Stepping back, the issue here is not legalism or “works-based righteousness.” That is the common misconception, especially in Protestant circles. Our desire to obey God is right and good. For Paul, the problem is, rather, our moral incapacity. Sarx lacks the ability to carry out what the law demands and what we, ourselves, desire: “For I do not do what I want, but I do the very thing I hate” (Rom. 7:15). And when the law meets this incapacity, Sin seizes the opportunity: “For sin, seizing the opportunity afforded by the commandment, deceived me, and through the commandment put me to death” (Rom. 7:11).

This is why the Phinehas formula failed. Zeal cannot overcome Sin. Worse, zeal, operating within sarx, becomes entangled in the very powers it is trying to resist. What Paul thought would be “credited as righteousness” became the means by which he opposed the Messiah.

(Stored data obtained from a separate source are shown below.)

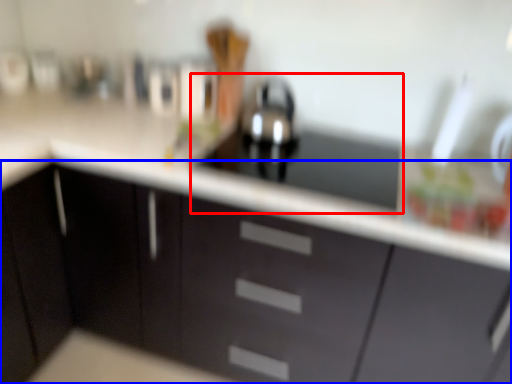 Question: Which object appears closest to the camera in this image, sink (highlighted by a red box) or cabinetry (highlighted by a blue box)?

Choices:
 (A) sink
 (B) cabinetry

Answer: (B) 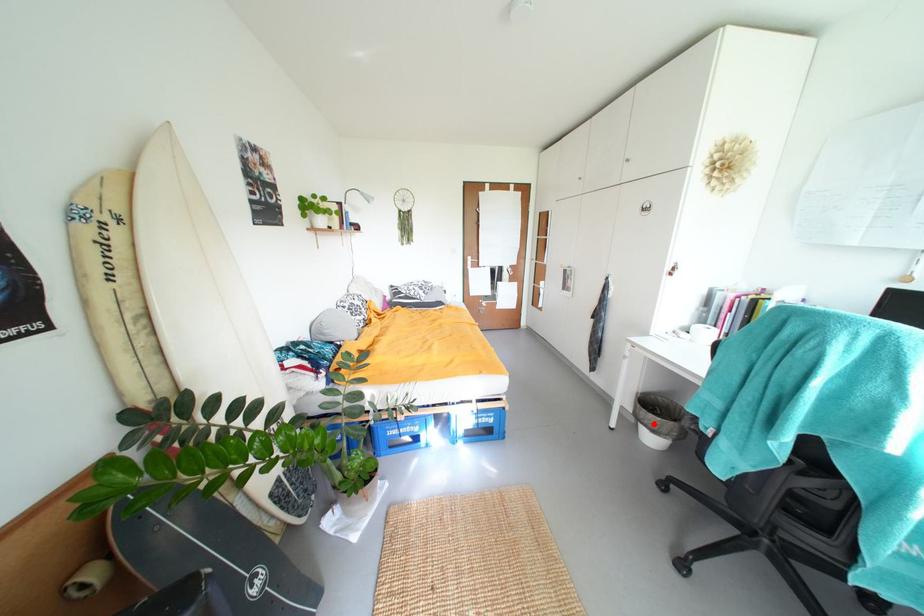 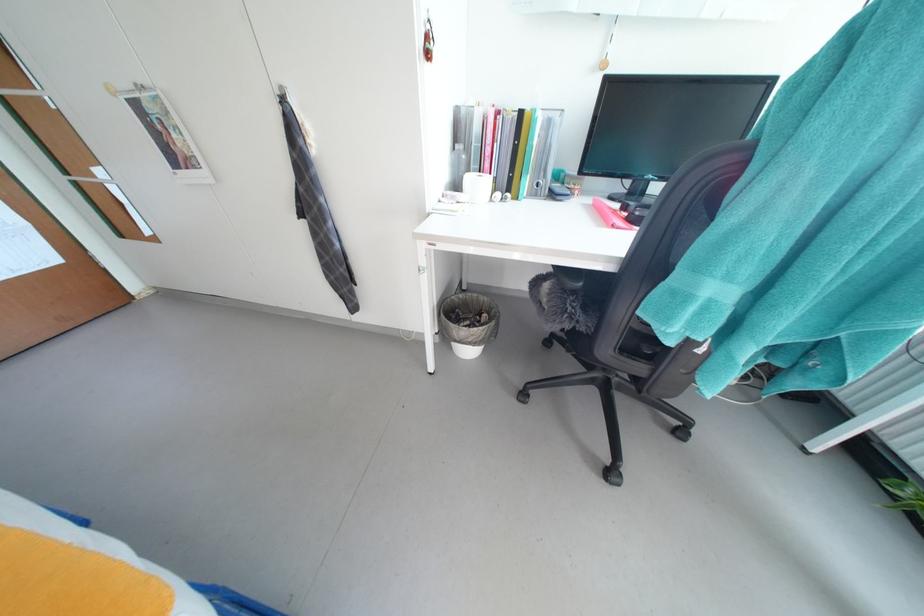 Question: I am providing you with two images of the same scene from different viewpoints. Image1 has a red point marked. In image2, the corresponding 3D location appears at what relative position? Reply with the corresponding letter.

Choices:
 (A) Closer
 (B) Farther

Answer: (B) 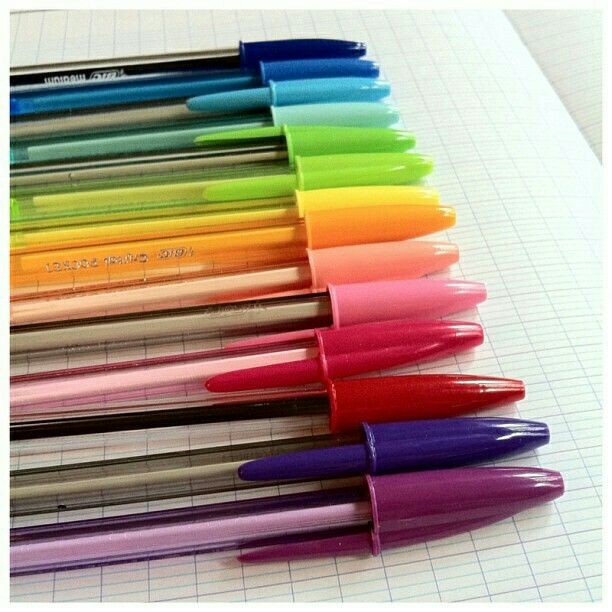 At what (x,y) coordinates should I click in order to perform the action: click on the first 8 pens from the top of the image. Please return your answer as a coordinate pair (x, y). Looking at the image, I should click on (321, 50), (338, 65), (337, 87), (353, 112), (359, 136), (360, 168), (370, 188), (378, 222), (392, 258). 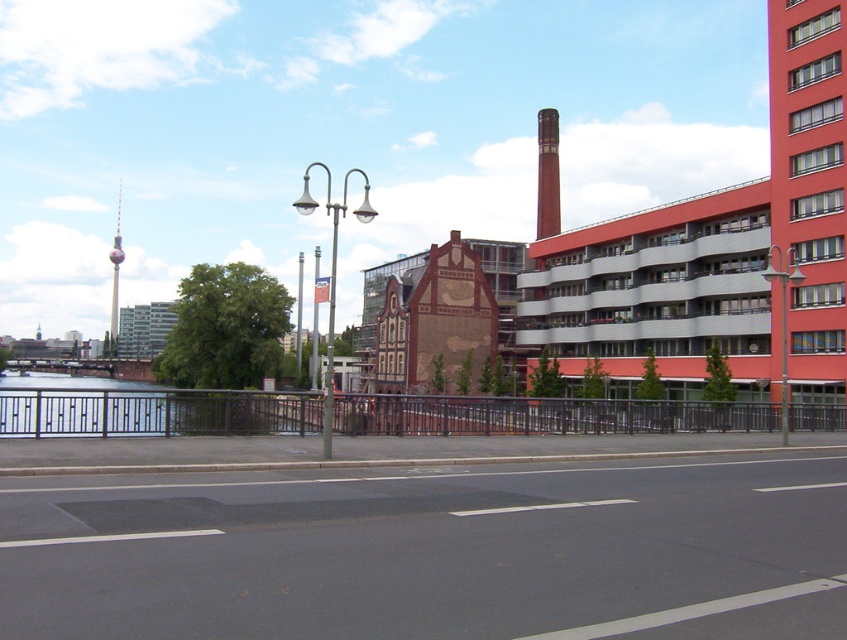 Question: Is metallic water at left to the left of red brick chimney at center from the viewer's perspective?

Choices:
 (A) no
 (B) yes

Answer: (B)

Question: Which object appears closest to the camera in this image?

Choices:
 (A) metallic water at left
 (B) red brick chimney at center

Answer: (A)

Question: Which point is closer to the camera?

Choices:
 (A) (558, 218)
 (B) (21, 394)

Answer: (B)

Question: Is metallic water at left to the left of red brick chimney at center from the viewer's perspective?

Choices:
 (A) yes
 (B) no

Answer: (A)

Question: Among these points, which one is nearest to the camera?

Choices:
 (A) (543, 189)
 (B) (151, 404)

Answer: (B)

Question: In this image, where is metallic water at left located relative to red brick chimney at center?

This is what was revealed to Paul on the road to Damascus. Not simply that he was mistaken, but that the entire project of attaining righteousness through zeal had gone catastrophically wrong. More, if zeal had been enough, there would have been no need for Christ to die. As Paul says, “If righteousness comes through the law, then Christ died for nothing” (Gal. 2:21). Israel had zeal in abundance. Paul himself had zeal. But zeal proved powerless before the dominion of Sin and Death.

The Law + Sarx = Covenantal Failure

Which means our predicament runs deeper than effort. And if that is so, the solution must go deeper as well.

Which brings us to the heart of Paul’s gospel, its pneumatological core. What Christ accomplishes in his death and resurrection is not simply forgiveness. Christ defeats the powers that have weakened sarx. Christ breaks the dominion of Sin and Death and inaugurates a new reality. This new reality is given through the Spirit: “If the Spirit of him who raised Jesus from the dead dwells in you, he who raised Christ Jesus from the dead will also give life to your mortal bodies” (Rom. 8:11).

Through the Spirit, the power of Death is overcome. Through the Spirit, the weakness of sarx is addressed. Through the Spirit, the situation that made obedience impossible is fundamentally altered. What the law could not do, weakened as it was by the flesh, God did: “God has done what the law, weakened by the flesh, could not do. By sending his own Son in the likeness of sinful flesh and for sin, he condemned sin in the flesh, in order that the righteous requirement of the law might be fulfilled in us, who walk not according to the flesh but according to the Spirit” (Rom. 8:3–4).

The point is straightforward. The Spirit gives us the capacity to follow God’s commands. The Spirit does what zeal could not do. As Paul says, “the law of the Spirit of life in Christ Jesus has set you free from the law of sin and death” (Rom. 8:2). Further, “if by the Spirit you put to death the deeds of the body, you will live” (Rom. 8:13). Through the Spirit, we are no longer captive to the power that made obedience impossible. Through the Spirit, we bear the fruit of God’s kingdom: “But the fruit of the Spirit is love, joy, peace, patience, kindness, goodness, faithfulness, gentleness, self-control” (Gal. 5:22–23). This is what obedience looks like when it is pneumatologically empowered.

The Law + the Spirit = Fruitful Life

Pneumatology, therefore, is the very heart of Paul’s gospel. Pneumatology is the hinge. Without the Spirit, the catastrophe revealed on the road to Damascus remains unaddressed. The Spirit infuses life, empowers obedience, and sustains faith in ways that human effort, zeal, and law-keeping cannot. To understand Paul is to see that the Spirit is the gospel. 

As Paul puts it, the gospel is the power of God for salvation (Rom. 1:16).